The shift in understanding of organizational memory has led to new conversations about how the past is remembered and forgotten and to the emergence of a new field of Organizational Memory Studies (Foroughi, Coraiola, Rintamaki, Mena, Foster, In press). Discussions about memory have also taken place elsewhere, most remarkably in the research on rhetorical history (Suddaby, Foster, & Trank, 2010) and the uses of the past (Wadhwani, Suddaby, Mordhorst, & Popp, 2018). However, history and memory remain largely conflated in this literature. Recent calls for a more reflexive engagement with the distinction between the two constructs (Decker, Hassard, Rowlinson, In press) should lead to less blurred boundaries and a more precise understanding of the unique contribution of history and memory to our understanding of management and organizations.

Methodological

There have been various calls for using historical and archival research methods in MOS (e.g., Kieser, 1994; Lawrence, 1984; Ventresca & Mohr, 2002). In fact, MOS scholars have regularly used historical archives as a data source for developing empirical research. However, for most, the past was merely a field for theory testing. There was little recognition of the importance of context, critique of sources, hermeneutic interpretation, and the role of footnotes in historical explanations. Moreover, excluding studies by a small number of scholars attuned to the debates and specific demands of historiographic research (e.g., Rowlinson, 2004), most MOS research failed to fully grasp the potential of archival and historical research.

Two publications broke new ground by more forcefully introducing a historical understanding of MOS research.

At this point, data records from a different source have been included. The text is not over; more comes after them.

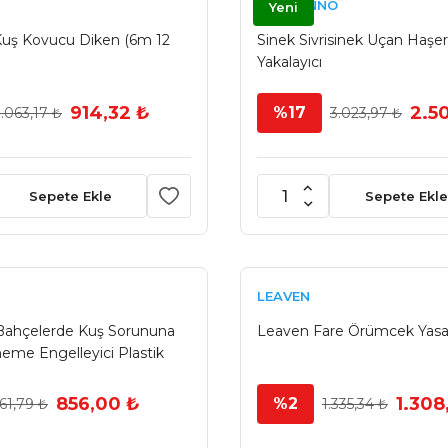
SWISSINNO
Yeni
uş Kovucu Diken (6m 12
Sinek Sivrisinek Uçan Haşer
Yakalayıcı
914,32 ₺
2.5
%17
1.063,17 ₺
3.023,97 ₺
Sepete Ekle
Sepete Ekle
LEAVEN
Bahçelerde Kuş Sorununa
Leaven Fare Örümcek Yas
me Engelleyici Plastik
856,00 ₺
1.308
%2
61,79 ₺
1.335,34 ₺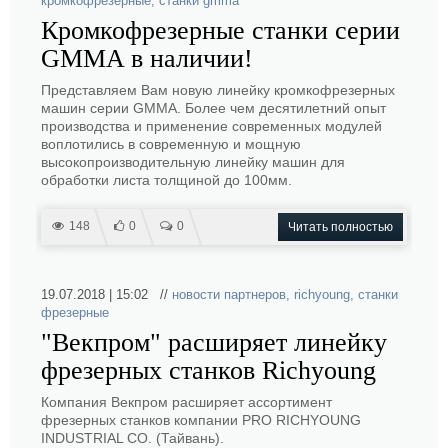
кромкофрезерные
,
станки gmma
Кромкофрезерные станки серии
GMMA в наличии!
Представляем Вам новую линейку кромкофрезерных
машин серии GMMA. Более чем десятилетний опыт
производства и применение современных модулей
воплотились в современную и мощную
высокопроизводительную линейку машин для
обработки листа толщиной до 100мм.
148
0
0
Читать полностью
19.07.2018 | 15:02 //
новости партнеров
,
richyoung
,
станки
фрезерные
"Векпром" расширяет линейку
фрезерных станков Richyoung
Компания Векпром расширяет ассортимент
фрезерных станков компании PRO RICHYOUNG
INDUSTRIAL CO. (Тайвань).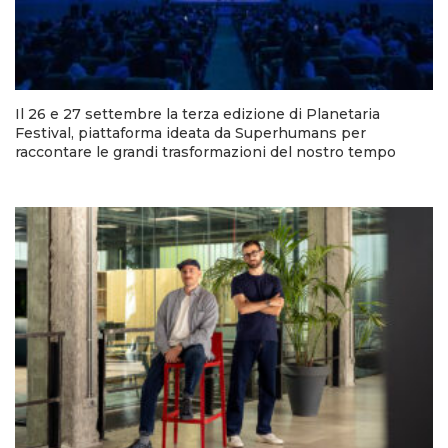
Il 26 e 27 settembre la terza edizione di Planetaria
Festival, piattaforma ideata da Superhumans per
raccontare le grandi trasformazioni del nostro tempo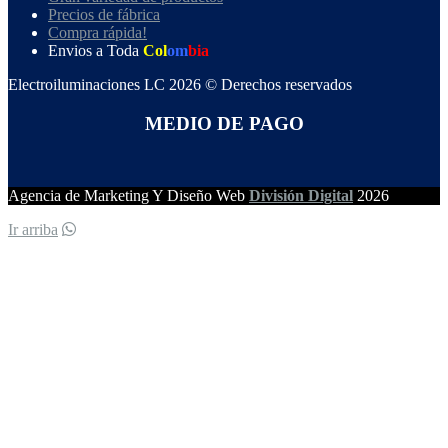
Precios de fábrica
Compra rápida!
Envios a Toda
Col
om
bia
Electroiluminaciones LC 2026 © Derechos reservados
MEDIO DE PAGO
Agencia de Marketing Y Diseño Web
División Digital
2026
Ir arriba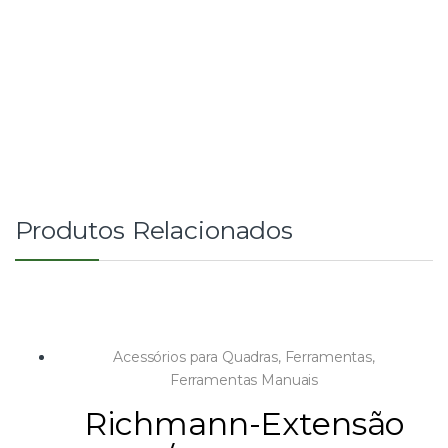
Produtos Relacionados
Acessórios para Quadras
,
Ferramentas
,
Ferramentas Manuais
Richmann-Extensão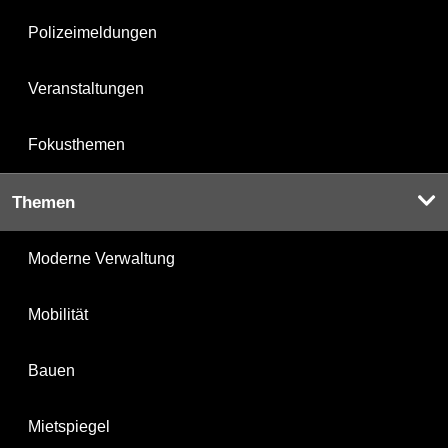
Polizeimeldungen
Veranstaltungen
Fokusthemen
Themen
Moderne Verwaltung
Mobilität
Bauen
Mietspiegel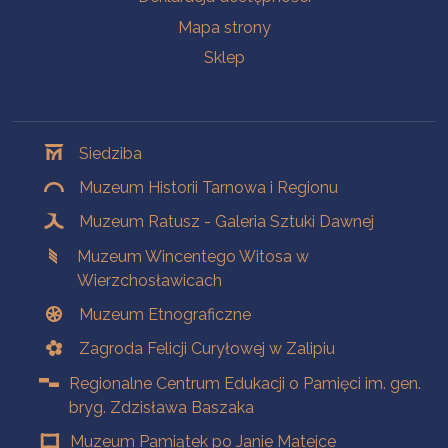
Mapa strony
Sklep
Oddziały
Siedziba
Muzeum Historii Tarnowa i Regionu
Muzeum Ratusz - Galeria Sztuki Dawnej
Muzeum Wincentego Witosa w
Wierzchosławicach
Muzeum Etnograficzne
Zagroda Felicji Curyłowej w Zalipiu
Regionalne Centrum Edukacji o Pamięci im. gen.
bryg. Zdzisława Baszaka
Muzeum Pamiątek po Janie Matejce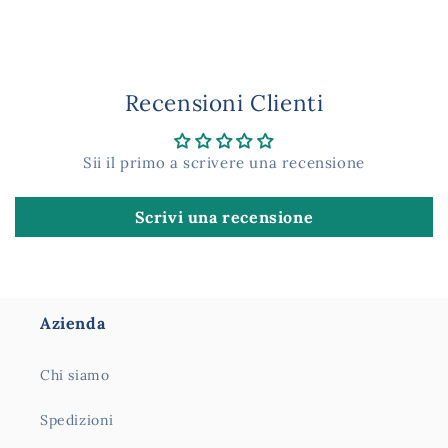
Recensioni Clienti
Sii il primo a scrivere una recensione
Scrivi una recensione
Azienda
Chi siamo
Spedizioni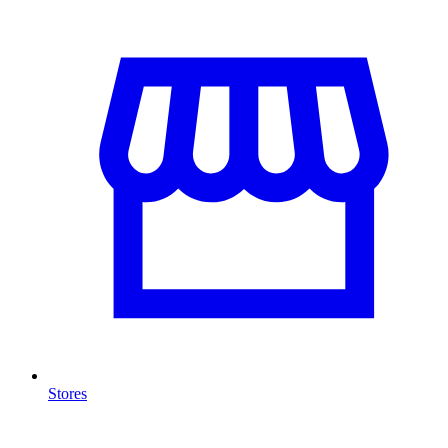
Stores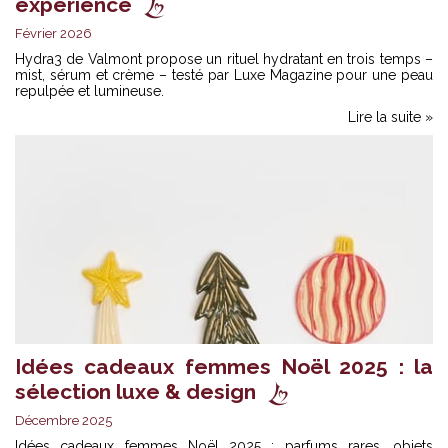
expérience
Février 2026
Hydra3 de Valmont propose un rituel hydratant en trois temps –
mist, sérum et crème – testé par Luxe Magazine pour une peau
repulpée et lumineuse.
Lire la suite »
Idées cadeaux femmes Noël 2025 : la
sélection luxe & design
Décembre 2025
Idées cadeaux femmes Noël 2025 : parfums rares, objets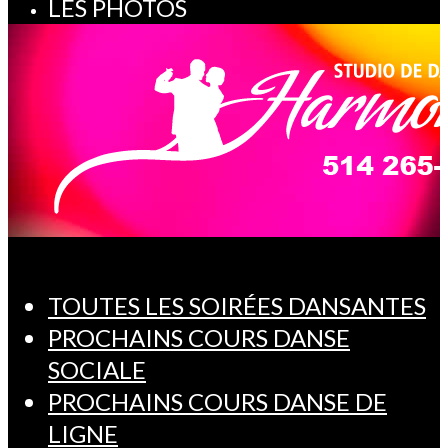
LES PHOTOS
TOUTES LES SOIRÉES DANSANTES
PROCHAINS COURS DANSE
SOCIALE
PROCHAINS COURS DANSE DE
LIGNE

Rowlinson et al. (2014) clarified some core assumptions about historical research and contrasted them to the traditional understandings of MOS scholars. Similarly, Bucheli and Wadhwani (2014) curated a collection of papers that explore the connection between history and theory in different fields and approaches, as well as some of the methodological aspects that should be considered when using historical methods. Both publications joined business historians and organization scholars in common conversations that have helped provide guidance on using historical methods in organization studies.

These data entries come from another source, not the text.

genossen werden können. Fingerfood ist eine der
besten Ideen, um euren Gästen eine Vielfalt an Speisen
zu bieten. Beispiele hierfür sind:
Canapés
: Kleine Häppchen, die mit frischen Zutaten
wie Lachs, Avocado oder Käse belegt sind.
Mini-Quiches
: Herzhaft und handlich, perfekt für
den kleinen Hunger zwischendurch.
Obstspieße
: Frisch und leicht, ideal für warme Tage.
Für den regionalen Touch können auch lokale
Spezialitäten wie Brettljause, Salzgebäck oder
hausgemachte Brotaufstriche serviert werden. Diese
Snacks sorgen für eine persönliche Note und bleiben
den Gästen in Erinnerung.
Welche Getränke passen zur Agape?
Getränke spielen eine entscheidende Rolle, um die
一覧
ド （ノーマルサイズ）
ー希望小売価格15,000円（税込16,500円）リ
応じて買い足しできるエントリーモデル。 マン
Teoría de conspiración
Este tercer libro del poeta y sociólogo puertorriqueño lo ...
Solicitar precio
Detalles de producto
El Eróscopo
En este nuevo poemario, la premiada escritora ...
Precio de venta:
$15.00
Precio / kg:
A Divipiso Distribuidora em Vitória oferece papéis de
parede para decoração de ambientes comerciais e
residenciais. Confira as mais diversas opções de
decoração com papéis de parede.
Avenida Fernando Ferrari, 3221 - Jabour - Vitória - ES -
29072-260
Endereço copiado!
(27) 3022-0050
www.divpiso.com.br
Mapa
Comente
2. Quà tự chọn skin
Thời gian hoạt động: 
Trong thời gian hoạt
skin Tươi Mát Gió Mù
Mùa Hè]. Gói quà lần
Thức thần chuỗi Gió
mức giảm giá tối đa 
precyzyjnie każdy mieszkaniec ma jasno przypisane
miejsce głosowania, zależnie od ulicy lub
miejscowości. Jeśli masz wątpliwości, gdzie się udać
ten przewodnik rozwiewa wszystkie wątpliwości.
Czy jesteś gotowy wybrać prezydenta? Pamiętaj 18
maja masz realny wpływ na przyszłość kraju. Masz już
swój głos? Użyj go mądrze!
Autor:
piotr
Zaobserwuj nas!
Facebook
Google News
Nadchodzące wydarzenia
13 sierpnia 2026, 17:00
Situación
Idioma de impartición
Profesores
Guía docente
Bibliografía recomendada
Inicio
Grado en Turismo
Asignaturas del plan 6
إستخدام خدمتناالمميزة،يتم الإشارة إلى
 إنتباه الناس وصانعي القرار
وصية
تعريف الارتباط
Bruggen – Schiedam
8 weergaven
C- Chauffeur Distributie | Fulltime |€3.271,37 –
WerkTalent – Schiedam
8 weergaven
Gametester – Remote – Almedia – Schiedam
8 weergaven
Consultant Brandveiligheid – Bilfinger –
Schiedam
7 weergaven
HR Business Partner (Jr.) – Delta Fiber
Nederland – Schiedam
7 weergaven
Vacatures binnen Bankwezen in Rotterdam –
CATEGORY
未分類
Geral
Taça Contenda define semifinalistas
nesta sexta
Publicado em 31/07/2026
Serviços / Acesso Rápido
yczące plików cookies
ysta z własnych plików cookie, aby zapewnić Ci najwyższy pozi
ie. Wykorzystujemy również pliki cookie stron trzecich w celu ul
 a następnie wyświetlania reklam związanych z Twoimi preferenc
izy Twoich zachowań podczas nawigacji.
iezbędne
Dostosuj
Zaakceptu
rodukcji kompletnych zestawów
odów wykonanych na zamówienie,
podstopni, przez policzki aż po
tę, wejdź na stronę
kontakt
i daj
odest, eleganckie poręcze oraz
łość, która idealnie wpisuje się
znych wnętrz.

Current discussions have aided further methodological engagement with history and its role in organization studies. For example, Maclean, Harvey, and Clegg (2016, 2017) changed that conversation by advocating historical organization studies as a distinct field and developing an approach that seeks to integrate history and MOS. They redefined the divide based on the concept of “dual integrity,” which suggests that organizational history should comply with the standards of both history and organization studies. Their efforts were joined by other attempts to bridge the two fields. Gill, Gill, and Roulet (2018) interpreted Lincoln and Guba’s (1985) approach to naturalistic inquiry, translating their criteria of trustworthiness into corresponding historical methodological elements to enhance the appeal of historical narratives to an audience of organizational scholars. Similarly, Barros, Carneiro, and Wanderley (2019) discussed the role of reflexivity in archival research and historical narratives, contending that reflexivity is key to unpacking the socially constructed nature of archival sources and establishing a historical narrative as one possible representation of the past.

Empirical

Historical organization scholars have conducted several empirical studies. For example, these scholars have explored topics such as organizational identity (Anteby & Molnár, 2012; Lamertz, Foster, Coraiola, & Kroezen, 2016; Ravasi, Rindova, & Stigliani, 2019; Schultz & Hernes, 2013), change (Brunninge, 2009; Maclean, Harvey, Sillince, & Golant, 2014; Ybema, 2014), legitimacy (Illia & Zamparini, 2016; McGaughey, 2013; Voronov, Clercq, & Hinings, 2013), and corporate responsibility (Coraiola & Derry, 2020; Lent & Smith, in press). This exciting and rapidly growing field of research has much to contribute to our knowledge and understanding of management and organizations.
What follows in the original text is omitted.